Rechercher dans ce blog

mardi 30 septembre 2014

La socikin soupçonne un ministre en fonction d’être à la base du grabuge qui sévit au Csac


La Société civile de Kinshasa par l’entremise de son coordonateur provincial, Me Carlos MUPILI déplore la crise qui sévit au sein de l’organe de régulation des médias de la RDD, Conseil supérieur de la Communication et de l’Audiovisuel(Csas). Cette crise est profonde. Ce qui fait qu’il y a aujourd’hui deux camps où les agents se regardent en chien de faience.
La société civile de Kinshasa qui, après avoir impatiemment observé le bras de fer entre le Président du CSAC, l’abbé Bosco BAHALA  et les membres de bureau dont ces derniers décident de le limoger et de passer au vote de nouveau président en remplacement de l’abbé Bosco BAHALA.

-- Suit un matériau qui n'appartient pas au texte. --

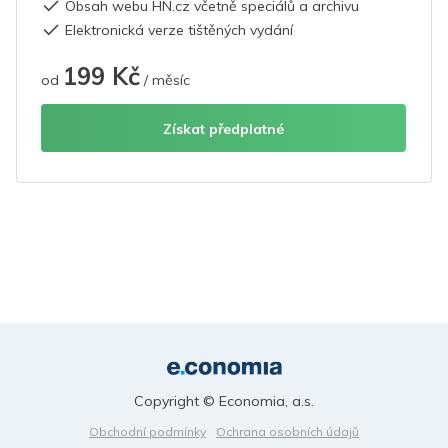
Obsah webu HN.cz včetně speciálů a archivu
Elektronická verze tištěných vydání
199 Kč
od
/ měsíc
Získat předplatné
Copyright © Economia, a.s.
Obchodní podmínky
Ochrana osobních údajů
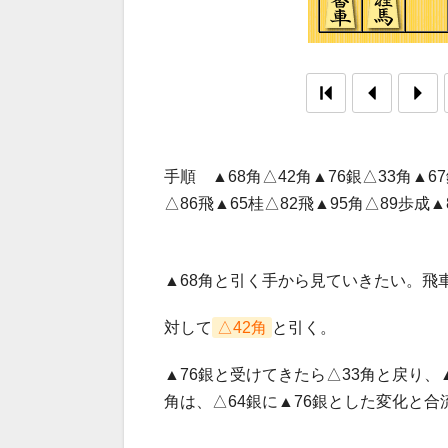
手順 ▲68角△42角▲76銀△33角▲6
△86飛▲65桂△82飛▲95角△89歩成
▲68角と引く手から見ていきたい。飛
対して
△42角
と引く。
▲76銀と受けてきたら△33角と戻り、
角は、△64銀に▲76銀とした変化と合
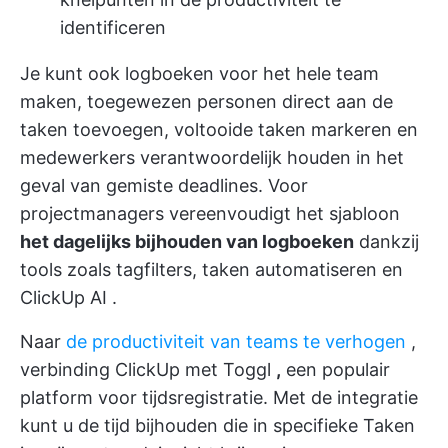
identificeren
Je kunt ook logboeken voor het hele team
maken, toegewezen personen direct aan de
taken toevoegen, voltooide taken markeren en
medewerkers verantwoordelijk houden in het
geval van gemiste deadlines. Voor
projectmanagers vereenvoudigt het sjabloon
het dagelijks bijhouden van logboeken
dankzij
tools zoals tagfilters,
taken automatiseren
en
ClickUp AI
.
Naar
de productiviteit van teams te verhogen
,
verbinding ClickUp met Toggl
,
een populair
platform voor tijdsregistratie. Met de integratie
kunt u de tijd bijhouden die in specifieke Taken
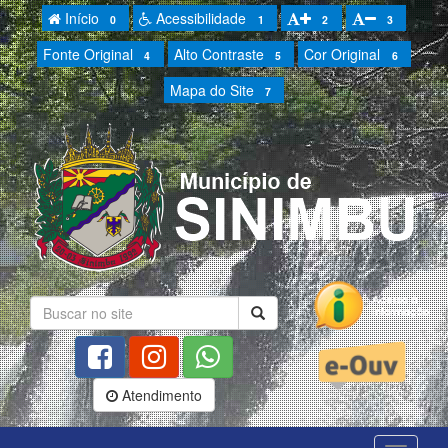
Início
Acessibilidade
0
1
2
3
Fonte Original
Alto Contraste
Cor Original
4
5
6
Mapa do Site
7
Atendimento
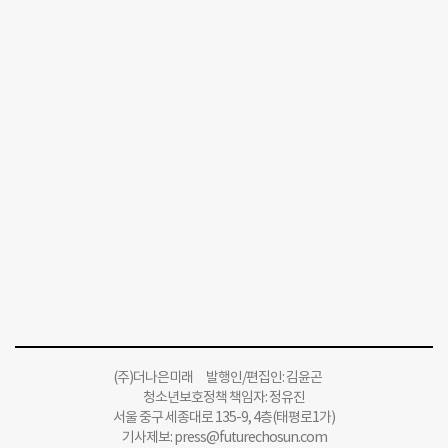
(주)더나은미래 발행인/편집인: 김윤곤
청소년보호정책 책임자: 정유진
서울 중구 세종대로 135-9, 4층(태평로1가)
기사제보:
press@futurechosun.com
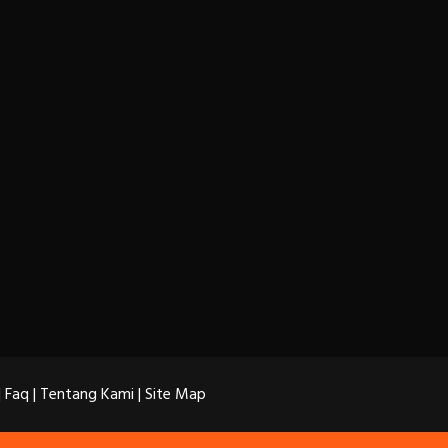
|
Faq
|
Tentang Kami
|
Site Map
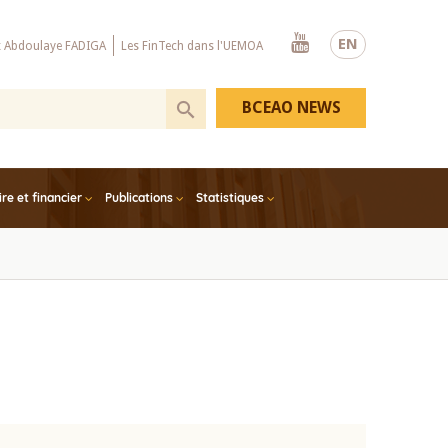
Youtube
EN
x Abdoulaye FADIGA
Les FinTech dans l'UEMOA
BCEAO NEWS
e et financier
Publications
Statistiques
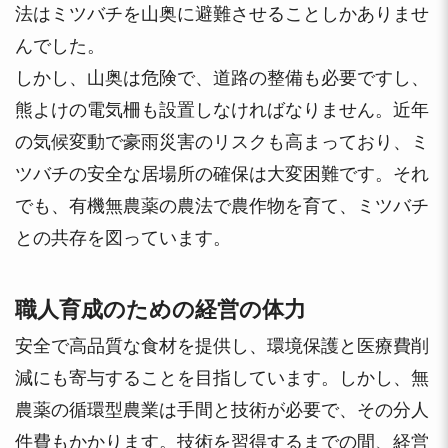
法はミツバチを山奥に避難させることしかありませ
んでした。
しかし、山奥は危険で、道路の整備も必要ですし、
熊よけの電気柵も設置しなければなりません。近年
の気候変動で豪雨災害のリスクも高まっており、ミ
ツバチの安全な居場所の確保は大変困難です。それ
でも、有機無農薬の農法で農作物を育て、ミツバチ
との共存を図っています。
職人育成のための経営の体力
安全で高品質な食材を提供し、環境保護と医療費削
減にも寄与することを目指しています。しかし、無
農薬の循環型農業は手間と技術が必要で、その分人
件費もかかります。技術を習得するまでの間、経営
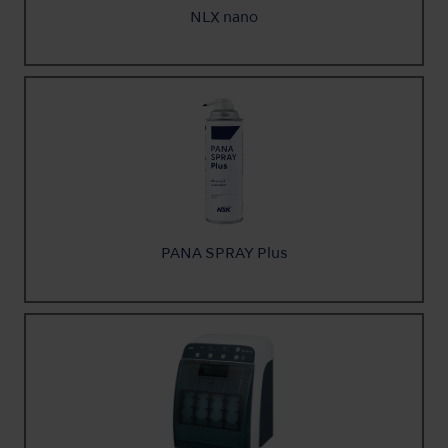
NLX nano
PANA SPRAY Plus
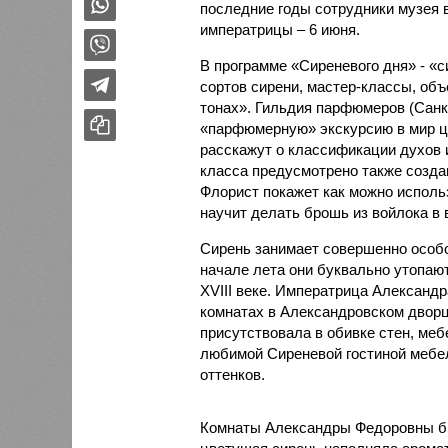
последние годы сотрудники музея 
императрицы – 6 июня.
В программе «Сиреневого дня» - «с
сортов сирени, мастер-классы, об
тонах». Гильдия парфюмеров (Санк
«парфюмерную» экскурсию в мир ц
расскажут о классификации духов 
класса предусмотрено также созда
Флорист покажет как можно использ
научит делать брошь из войлока в 
Сирень занимает совершенно особо
начале лета они буквально утопают
XVIII веке. Императрица Александр
комнатах в Александровском дворц
присутствовала в обивке стен, меб
любимой Сиреневой гостиной мебе
оттенков.
Комнаты Александры Федоровны бы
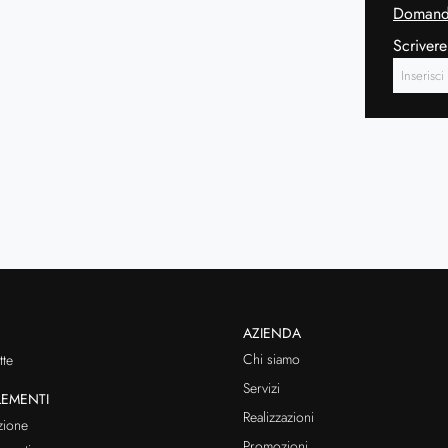
Domanda
Scrivere
AZIENDA
Chi siamo
te
Servizi
EMENTI
Realizzazioni
zione
Promozioni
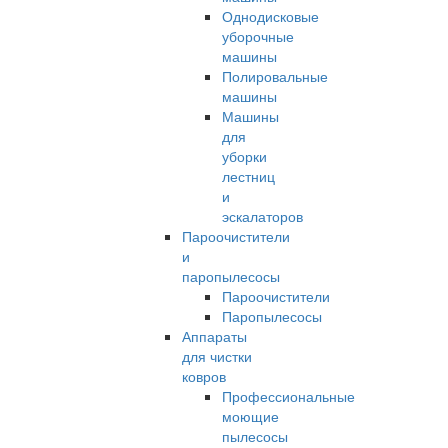
Однодисковые
уборочные
машины
Полировальные
машины
Машины
для
уборки
лестниц
и
эскалаторов
Пароочистители
и
паропылесосы
Пароочистители
Паропылесосы
Аппараты
для чистки
ковров
Профессиональные
моющие
пылесосы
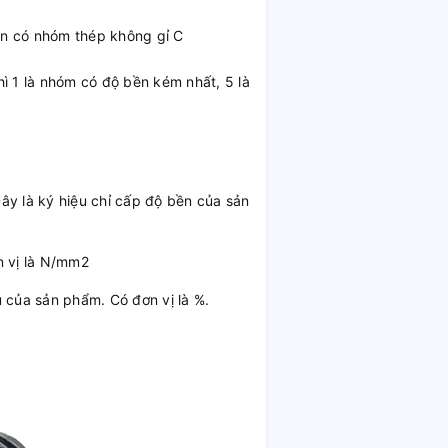
òn có nhóm thép không gỉ C
ì 1 là nhóm có độ bền kém nhất, 5 là
ây là ký hiệu chỉ cấp độ bền của sản
n vị là N/mm2
u của sản phẩm. Có đơn vị là %.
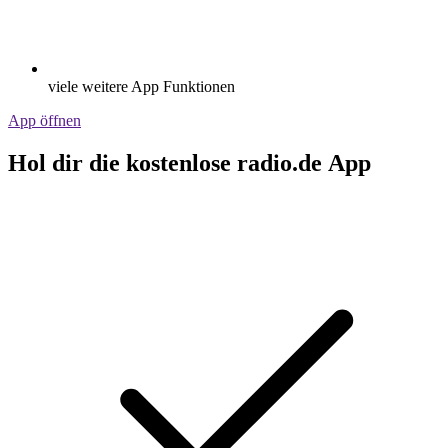
viele weitere App Funktionen
App öffnen
Hol dir die kostenlose radio.de App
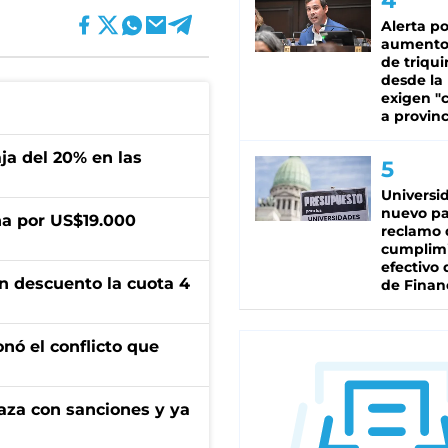
Alerta po
aumento
de triqui
desde la
exigen "c
a provinc
aja del 20% en las
Universi
nuevo pa
a por US$19.000
reclamo 
cumplim
efectivo 
n descuento la cuota 4
de Finan
onó el conflicto que
aza con sanciones y ya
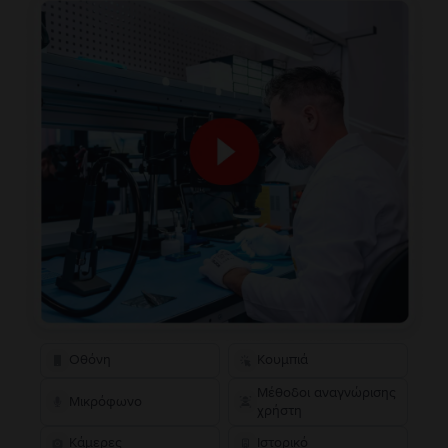
Οθόνη
Κουμπιά
Μέθοδοι αναγνώρισης
Μικρόφωνο
χρήστη
Κάμερες
Ιστορικό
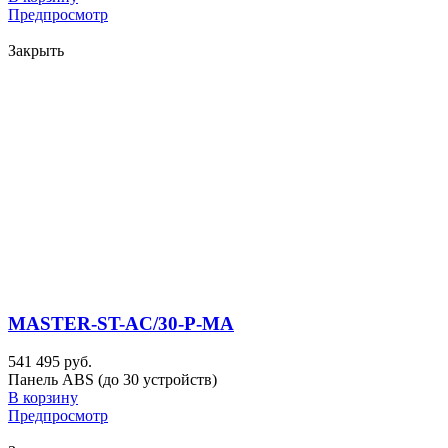
Предпросмотр
Закрыть
MASTER-ST-AC/30-P-MA
541 495 руб.
Панель ABS (до 30 устройств)
В корзину
Предпросмотр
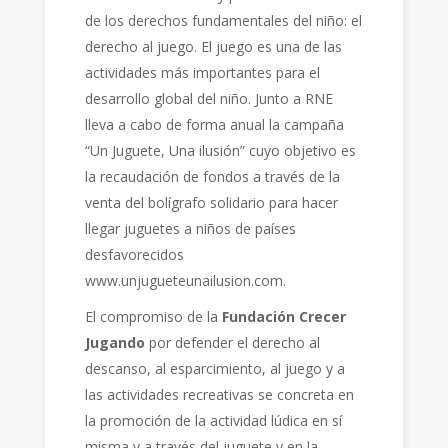
de los derechos fundamentales del niño: el
derecho al juego. El juego es una de las
actividades más importantes para el
desarrollo global del niño. Junto a RNE
lleva a cabo de forma anual la campaña
“Un Juguete, Una ilusión” cuyo objetivo es
la recaudación de fondos a través de la
venta del bolígrafo solidario para hacer
llegar juguetes a niños de países
desfavorecidos
www.unjugueteunailusion.com.
El compromiso de la
Fundación Crecer
Jugando
por defender el derecho al
descanso, al esparcimiento, al juego y a
las actividades recreativas se concreta en
la promoción de la actividad lúdica en sí
misma y a través del juguete y en la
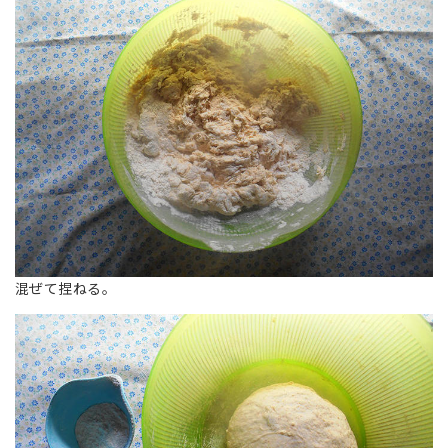
混ぜて捏ねる。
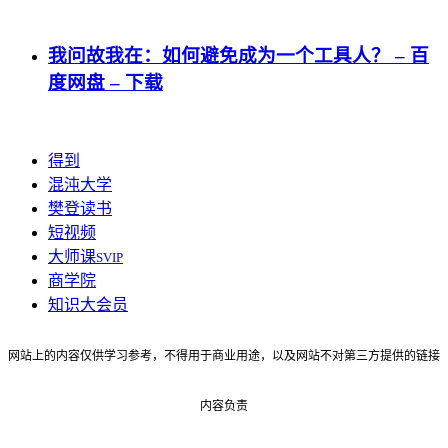
我问故我在：如何避免成为一个工具人？ – 百
度网盘 – 下载
得到
混沌大学
樊登读书
短视频
大师课
SVIP
商学院
知识大会员
网站上的内容仅供学习参考，不得用于商业用途，以及网站不对第三方提供的链接
内容负责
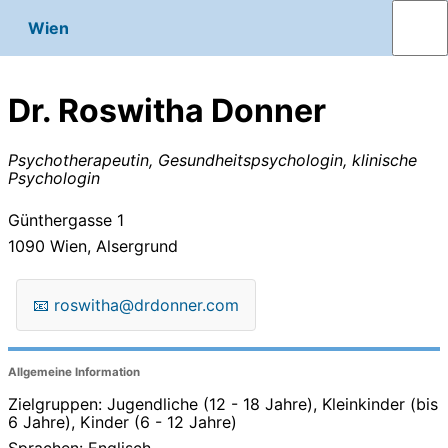
Wien
Dr. Roswitha Donner
Psychotherapeutin, Gesundheitspsychologin, klinische
Psychologin
Günthergasse 1
1090
Wien, Alsergrund
📧
roswitha@drdonner.com
Allgemeine Information
Zielgruppen: Jugendliche (12 - 18 Jahre), Kleinkinder (bis
6 Jahre), Kinder (6 - 12 Jahre)
Sprachen: Englisch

Me CARLOS MUPILI recommande au comité du CSAC de revenir sans tarder au bon sens pour sauver l’image de cette institution qui, d’ailleurs est garante de la déontologie et de l’éthique des journalistes au Congo. Car, l’on n’enseigne pas les autres par des gifles mais surtout par des exemples. Une autorité doit être modèle pour se faire aimer et obéir.
Me Carlos MUPILI rappelle au comité  qui apparait assoiffé du pouvoir que le CSAC fait partie des institutions d’appui à la démocratie et non une institution d’appui au coup d’Etat. Il y a lieu de signaler que c’est pour la deuxième fois que le CSAC tombe dans une crise interne.
Comment l’abbé BAHALA peut être suspendu dans une réunion convoqué en son absence et en violation de l’article 50 alinéa 5 et 7 de Règlement intérieur de CSAC sans tenir compte de droit de la défense et de la présomption d’innocence, s’interroge le coordonateur de la société civile de Kinshasa.
Concernant même la sanction, elle n’a jamais été prévue dans le R.I. du CSAC, ce qui confirme le coup d’Etat des amis de l’IFASIC contre un ancien séminariste catholique qui n’a pas de passé commun avec ses collaborateurs.
La socikin veut rappeler au comité de CSAC l’article 8 et 40 de R.I. qui réglemente l’organisation et le fonctionnement du CSAC.
Cet article stipule que « Les fonctions de membre du Conseil Supérieur de l'Audiovisuel et de la Communication s'exercent pour un mandat de quatre ans renouvelable une seule fois, conformément à l'article 29, alinéa 1er, de la Loi organique.
Sans préjudice de l'alinéa précédent et conformément à l'article 29, alinéa 2 de la Loi organique, elles peuvent prendre fin par expiration du mandat, décès , démission , empêchement définitif, incapacité permanente ,absence non justifiée ou non autorisée à plus de quatre réunions ,acceptation d'une fonction incompatible ,condamnation irrévocable à une peine de servitude principale pour une infraction intentionnelle.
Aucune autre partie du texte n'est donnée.